By Gretchen Wegrich
As predicted, opponents of the Consumer Financial Protection Bureau (CFPB) presented legislation this week with the intention of preventing the CFPB from upholding regulations without a constitutionally confirmed program director.
Additionally, the legislation would stop the CFPB from drawing on Federal Reserve funding in order to enforce regulations requiring approval from the CFPB director.
The new legislation follows last week’s controversial appellate court decision that declared invalid several National Labor Relations Board (NLRB) appointments made by President Obama during the Senate recess.
Legal analysts immediately warned that the NLRB decision made by the U.S. Court of Appeals for the D.C. Circuit was a red flag indicating that opponents of the CFPB now had a precedent on which to challenge the consumer agency over President Obama’s recess appointment of CFPB director Richard Cordray.
The response was quick; several US Senators, including John Cornyn, R-Texas; Mike Johanns, R-Neb.; and Lamar Alexander, R-Tenn., immediately drafted legislation challenging the constitutionality of the new CFPB director.
Named The Restoring the Constitutional Balance of Power Act of 2013, the bill intends to use the D.C. Circuit Court’s decision regarding the NRLB to dismantle Cordray’s authority at the CFPB and stop all regulations and decisions he made regarding mortgage and financial servicing rules (including the definition of a Qualified Mortgage) from taking effect.

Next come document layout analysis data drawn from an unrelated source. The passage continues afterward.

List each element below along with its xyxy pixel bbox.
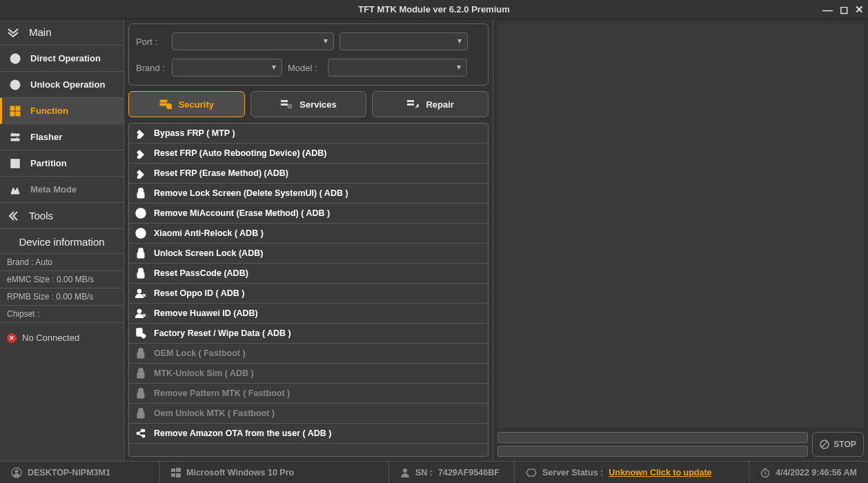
sidebar-item-label: Flasher [30,132,62,142]
sidebar-item-function[interactable]: Function [0,98,124,124]
action-label: Remove Lock Screen (Delete SystemUI) ( A… [154,188,348,198]
minimize-button[interactable]: — [822,4,833,16]
action-item[interactable]: OEM Lock ( Fastboot ) [129,344,488,364]
tab-label: Security [179,99,214,110]
port-select[interactable] [172,32,334,50]
title-bar: TFT MTK Module ver 6.2.0 Premium — ◻ ✕ [0,0,868,19]
center-panel: Port : Brand : Model : Security Services [124,19,493,461]
sidebar-item-direct-operation[interactable]: Direct Operation [0,46,124,72]
stop-button[interactable]: STOP [812,432,864,457]
action-item[interactable]: Bypass FRP ( MTP ) [129,124,488,144]
svg-rect-3 [16,106,20,110]
action-item[interactable]: Remove Amazon OTA from the user ( ADB ) [129,424,488,444]
userx-icon [135,308,147,319]
device-brand: Brand : Auto [0,254,124,271]
eraser-icon [135,168,147,179]
svg-rect-16 [281,103,288,106]
sidebar-item-label: Partition [30,158,67,168]
action-item[interactable]: Reset Oppo ID ( ADB ) [129,284,488,304]
action-item[interactable]: Remove Lock Screen (Delete SystemUI) ( A… [129,184,488,204]
tab-label: Repair [426,99,453,110]
svg-rect-8 [11,159,19,168]
status-bar: DESKTOP-NIPM3M1 Microsoft Windows 10 Pro… [0,461,868,483]
services-icon [280,99,293,110]
sidebar-item-partition[interactable]: Partition [0,150,124,177]
tab-services[interactable]: Services [250,91,367,117]
sn-icon [400,468,410,477]
lock-icon [135,388,147,399]
lock-icon [135,188,147,199]
brand-label: Brand : [136,63,166,73]
svg-rect-31 [137,353,144,358]
action-label: Remove Huawei ID (ADB) [154,308,258,318]
svg-rect-44 [171,473,175,477]
lock-icon [135,408,147,419]
sidebar-tools-header[interactable]: Tools [0,203,124,229]
brand-select[interactable] [172,59,282,77]
svg-rect-25 [137,253,144,258]
action-item[interactable]: Unlock Screen Lock (ADB) [129,244,488,264]
stop-label: STOP [834,440,856,449]
close-button[interactable]: ✕ [855,3,864,16]
user-icon [11,467,22,478]
svg-point-0 [10,54,20,63]
action-item[interactable]: Factory Reset / Wipe Data ( ADB ) [129,324,488,344]
svg-rect-4 [10,112,14,116]
port-select-2[interactable] [339,32,468,50]
tab-repair[interactable]: Repair [372,91,489,117]
action-label: Remove MiAccount (Erase Method) ( ADB ) [154,208,330,218]
sidebar-item-label: Direct Operation [30,53,101,63]
action-item[interactable]: Remove MiAccount (Erase Method) ( ADB ) [129,204,488,224]
os-name: Microsoft Windows 10 Pro [186,468,294,477]
svg-rect-15 [281,100,288,102]
window-title: TFT MTK Module ver 6.2.0 Premium [358,4,510,14]
action-item[interactable]: Reset PassCode (ADB) [129,264,488,284]
action-item[interactable]: Reset FRP (Erase Method) (ADB) [129,164,488,184]
action-item[interactable]: MTK-Unlock Sim ( ADB ) [129,364,488,384]
repair-icon [406,99,419,110]
svg-rect-6 [11,134,19,136]
connection-status-label: No Connected [22,333,79,343]
desktop-name: DESKTOP-NIPM3M1 [28,468,110,477]
flasher-icon [8,132,22,143]
device-emmc: eMMC Size : 0.00 MB/s [0,271,124,288]
server-status-link[interactable]: Unknown Click to update [609,468,711,477]
action-item[interactable]: Reset FRP (Auto Rebooting Device) (ADB) [129,144,488,164]
tab-security[interactable]: Security [128,91,245,117]
svg-point-24 [139,230,143,234]
sidebar-tools-label: Tools [29,210,53,221]
svg-line-14 [170,108,172,109]
port-label: Port : [136,37,166,47]
model-select[interactable] [328,59,467,77]
sidebar-main-header[interactable]: Main [0,19,124,46]
tab-label: Services [299,99,337,110]
sidebar-item-unlock-operation[interactable]: Unlock Operation [0,72,124,98]
gear-icon [135,328,147,339]
action-label: Unlock Screen Lock (ADB) [154,248,263,258]
action-item[interactable]: Xiaomi Anti-Relock ( ADB ) [129,224,488,244]
actions-list[interactable]: Bypass FRP ( MTP )Reset FRP (Auto Reboot… [128,123,489,457]
sidebar-item-meta-mode[interactable]: Meta Mode [0,177,124,203]
sidebar-item-flasher[interactable]: Flasher [0,124,124,150]
share-icon [135,428,147,439]
sn-value: 7429AF9546BF [438,468,500,477]
maximize-button[interactable]: ◻ [840,3,848,16]
chevron-down-icon [7,28,22,37]
log-panel: STOP [493,19,868,461]
tabs: Security Services Repair [128,91,489,117]
action-label: Oem Unlock MTK ( Fastboot ) [154,408,275,418]
action-item[interactable]: Remove Pattern MTK ( Fastboot ) [129,384,488,404]
action-item[interactable]: Remove Huawei ID (ADB) [129,304,488,324]
action-label: Reset FRP (Erase Method) (ADB) [154,168,288,178]
svg-rect-2 [10,106,14,110]
svg-rect-43 [176,468,181,472]
action-label: OEM Lock ( Fastboot ) [154,348,246,358]
action-item[interactable]: Oem Unlock MTK ( Fastboot ) [129,404,488,424]
svg-point-28 [137,309,141,313]
eraser-icon [135,128,147,139]
port-panel: Port : Brand : Model : [128,23,489,86]
device-chipset: Chipset : [0,306,124,323]
svg-rect-12 [160,103,167,106]
log-area[interactable] [497,23,864,428]
progress-bar-2 [497,446,808,457]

Senator Cornyn explained the proposed law in a press conference, stating, “The Restoring the Constituional Balance of Power Act of 2013 prohibits NLRB from undertaking or enforcing any decisions that required the approval of a quorum of board members since the President’s overreach.”
He added, “The legislation also blocks CFPB’s next transfer of funds from the Federal Reserve to carry out any actions that require the approval of a director.”
Legal analysts say it’s too soon to tell how a judicial undermining of Cordray’s appointment as program director would inhibit the CFPB’s power; the agency was created by the Dodd-Frank Act and therefore falls under the Act’s legal umbrella.
“I think some of the CFPB rules may be valid even under an acting director, and some of them may not be valid,” predicted Alan Kaplinsky, a partner at Ballard Spahr, a nationwide legal firm.
Kaplinsky added, “We are still researching what the impact of the ruling would be.”